**TASK TO CARRY OUT:**
In the records below, begin at the line containing "повідомити про це редакцію" and end at the line containing "Діліться цією новиною"; quote every line in that span exactly, including both boundary lines, and no others.

**STUDY MATERIAL:**
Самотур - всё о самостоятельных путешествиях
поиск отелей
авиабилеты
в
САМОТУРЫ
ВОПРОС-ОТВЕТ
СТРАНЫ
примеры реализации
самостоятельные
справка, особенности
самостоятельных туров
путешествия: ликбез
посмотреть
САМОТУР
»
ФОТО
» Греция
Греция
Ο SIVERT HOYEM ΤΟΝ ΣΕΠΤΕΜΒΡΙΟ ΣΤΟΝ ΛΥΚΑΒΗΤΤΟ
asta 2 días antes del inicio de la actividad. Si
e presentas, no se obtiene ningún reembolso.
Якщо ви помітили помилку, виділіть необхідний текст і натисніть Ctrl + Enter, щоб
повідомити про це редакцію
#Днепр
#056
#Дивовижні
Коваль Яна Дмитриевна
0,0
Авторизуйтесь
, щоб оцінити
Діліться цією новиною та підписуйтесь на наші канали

---

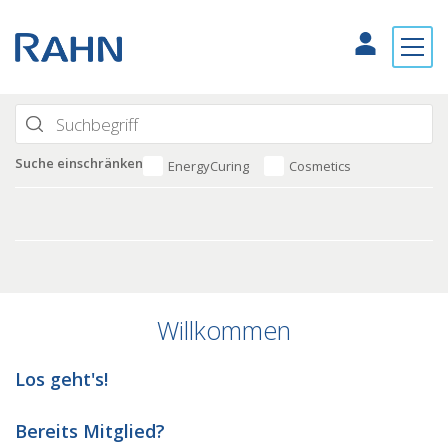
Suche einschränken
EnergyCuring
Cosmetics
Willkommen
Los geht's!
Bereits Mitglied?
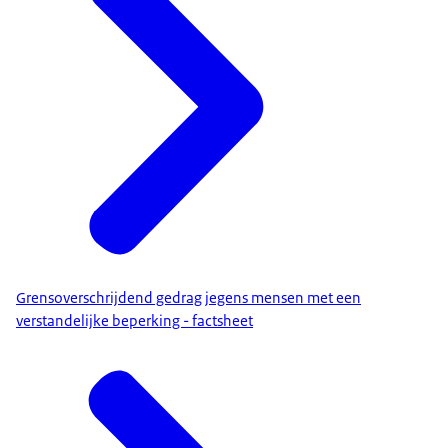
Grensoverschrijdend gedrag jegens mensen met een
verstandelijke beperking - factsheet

**TASK RESULT:**
повідомити про це редакцію
#Днепр
#056
#Дивовижні
Коваль Яна Дмитриевна
0,0
Авторизуйтесь
, щоб оцінити
Діліться цією новиною та підписуйтесь на наші канали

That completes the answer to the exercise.